Once (2007)
Score: 
It's rare to see a movie with unnamed main characters, and even more rare for a movie to tell a convincing and heartbreaking love story between characters who are left unnamed. Once, a musical by definition but about as far as one could get from overblown productions like Hairspray or the Disney vehicle Enchanted, manages to do just that
The story in Once is simple, yet elegantly told through great uses of mood and music. "The guy" (Glen Hansard, leader of the Irish band The Frames) works at a vacuum repair shop run by his father, spends his free time playing songs for money on the street, hoping someday of having the good fortune to be able to record his music. Having recently been left by his girlfriend, the guy's songs generally have a melancholic, self-denigrating feel to them.
"The girl" (Markéta Irglová) is a Czech immigrant, working odd jobs during the day (such as selling flowers on the street), and spends her nights with her mother and daughter. Living in a poor apartment complex, the girl, whose husband still lives in the Czech Republic, must often take care of her child alone while other members of her complex come over to watch television.
Both leads have great chemistry (it's not surprising to know that they are dating in real life), and they make a conversation about the girl's broken vacuum seem elegant and romantic. Although their interactions are those of two people in love, however, the specter of the girl's absent husband (who she still has feelings for) hangs overhead, and the guy seems keenly aware of this, asking her about halfway through the movie if she loves her husband.
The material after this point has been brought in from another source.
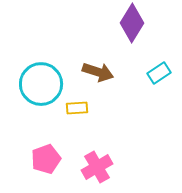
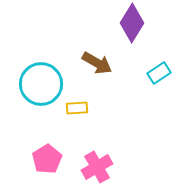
brown arrow: moved 1 px left, 9 px up; rotated 12 degrees clockwise
pink pentagon: moved 1 px right; rotated 12 degrees counterclockwise
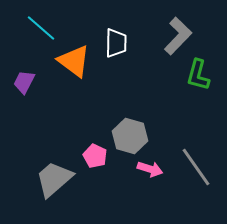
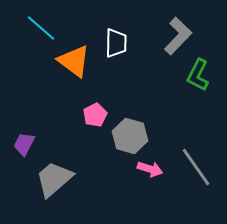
green L-shape: rotated 12 degrees clockwise
purple trapezoid: moved 62 px down
pink pentagon: moved 41 px up; rotated 20 degrees clockwise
She answers in Czech, which is frustratingly not translated, yet carries so much more weight, as the audience is left in the same state as the guy, unsure of if her answer was "Yes, I do" or "No, I no longer love him."
While the romance is central to the story, the music is both the glue that holds the movie together and the force which pushes everything forward. In perhaps the finest scene in the movie, the guy and the girl tentatively wander around a music shop, and the girl is enamored with an expensive grand piano. Urging her to play, the guy takes out his guitar and the two are immediately able to connect musically. The song plays out as a declaration of love, but it is not immediately clear whether the song is the guy reaching out to the girl, or whether he is pining away over his lost love.
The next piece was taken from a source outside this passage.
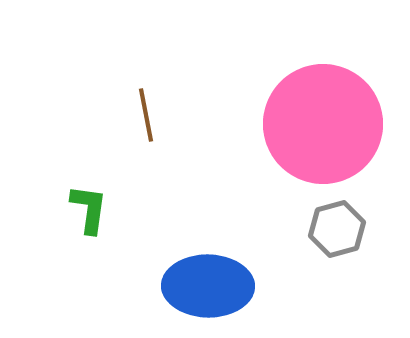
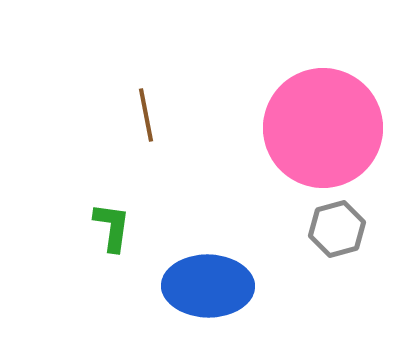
pink circle: moved 4 px down
green L-shape: moved 23 px right, 18 px down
Shortly afterwards, together with some fellow street musicians, the guy and the girl rent out a recording studio, where they record a demo of the songs that the guy has written, many of which are as intensely personal as "Falling Slowly," although the setting of a recording studio with other musicians gives the songs a more playful feeling than the "heart-laid-bare" feel of the two playing alone in harmony. And while the scenes whilst recording (and just following the completion) the demo constitute perhaps the movie's only points where it does fully capture the interest of the viewer, this is a minor complaint and one that is easily overcome with an extremely powerful ending.
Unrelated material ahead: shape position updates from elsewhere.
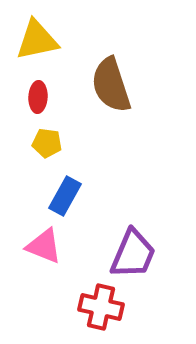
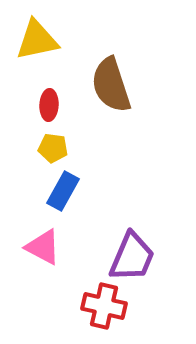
red ellipse: moved 11 px right, 8 px down
yellow pentagon: moved 6 px right, 5 px down
blue rectangle: moved 2 px left, 5 px up
pink triangle: moved 1 px left, 1 px down; rotated 6 degrees clockwise
purple trapezoid: moved 1 px left, 3 px down
red cross: moved 3 px right, 1 px up
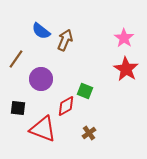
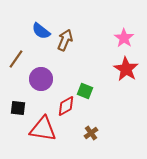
red triangle: rotated 12 degrees counterclockwise
brown cross: moved 2 px right
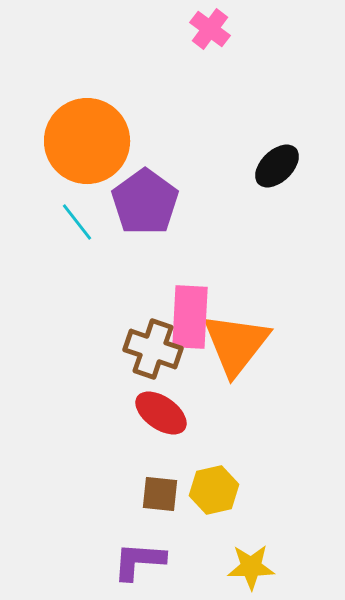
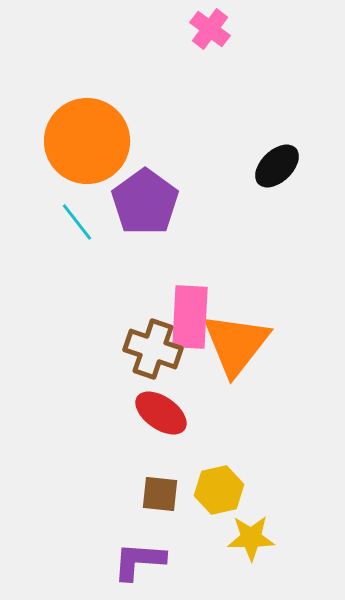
yellow hexagon: moved 5 px right
yellow star: moved 29 px up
Unfortunately, being a foreign film and sharing a premise with a movie already released previously in the same year (the underrated Music and Lyrics), Once's box-office appeal is most likely limited, which is a shame. More musically accomplished and endearing than the modern musical and more emotionally authentic than many modern romantic comedies, including beating out the aforementioned Music & Lyrics on both counts, Once is easily one of the best movies of 2007, and one that no one should miss.